Assignment - Examine each line of the data. Copy those that contain the string "villa".

Collected data:
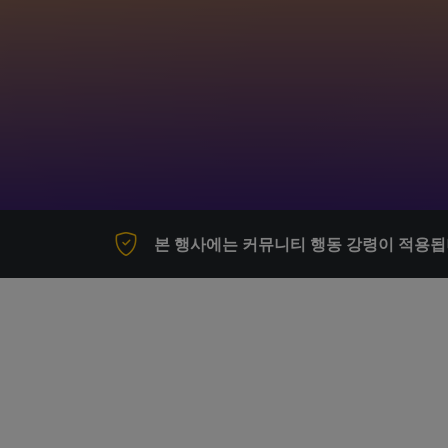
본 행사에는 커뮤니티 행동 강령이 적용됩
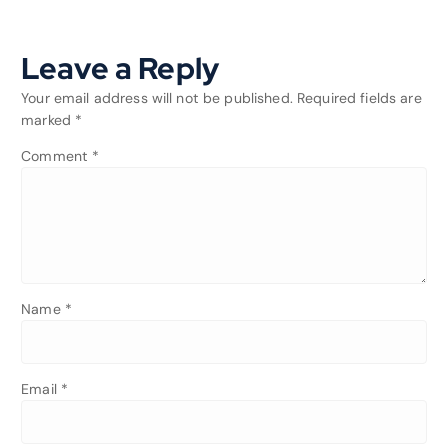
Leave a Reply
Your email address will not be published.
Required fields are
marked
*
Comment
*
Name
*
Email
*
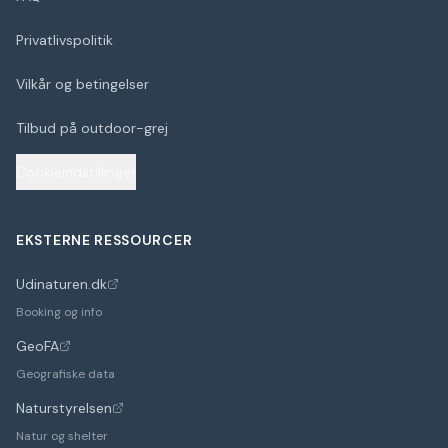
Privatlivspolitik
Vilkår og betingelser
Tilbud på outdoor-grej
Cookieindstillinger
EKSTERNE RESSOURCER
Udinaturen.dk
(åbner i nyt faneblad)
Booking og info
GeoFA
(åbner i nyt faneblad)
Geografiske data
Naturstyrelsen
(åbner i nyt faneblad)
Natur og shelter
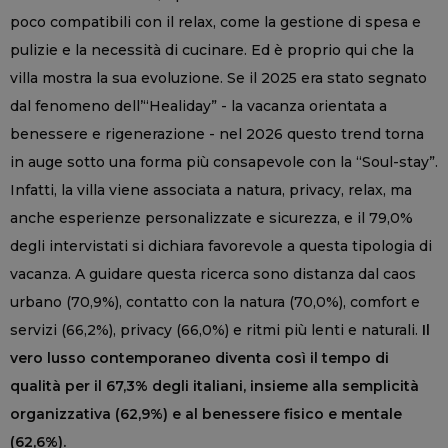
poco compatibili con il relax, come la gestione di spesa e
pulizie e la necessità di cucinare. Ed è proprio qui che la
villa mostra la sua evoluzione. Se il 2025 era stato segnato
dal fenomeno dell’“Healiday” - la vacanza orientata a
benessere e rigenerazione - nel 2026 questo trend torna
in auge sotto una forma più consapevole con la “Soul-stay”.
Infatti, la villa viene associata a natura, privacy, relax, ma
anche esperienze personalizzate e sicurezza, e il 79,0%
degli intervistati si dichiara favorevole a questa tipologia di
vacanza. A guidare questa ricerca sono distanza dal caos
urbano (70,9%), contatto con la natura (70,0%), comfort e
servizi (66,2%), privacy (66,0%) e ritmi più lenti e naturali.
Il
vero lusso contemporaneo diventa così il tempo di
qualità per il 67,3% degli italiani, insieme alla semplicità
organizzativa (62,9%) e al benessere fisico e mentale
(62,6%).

Output of the exercise -
villa mostra la sua evoluzione. Se il 2025 era stato segnato
Infatti, la villa viene associata a natura, privacy, relax, ma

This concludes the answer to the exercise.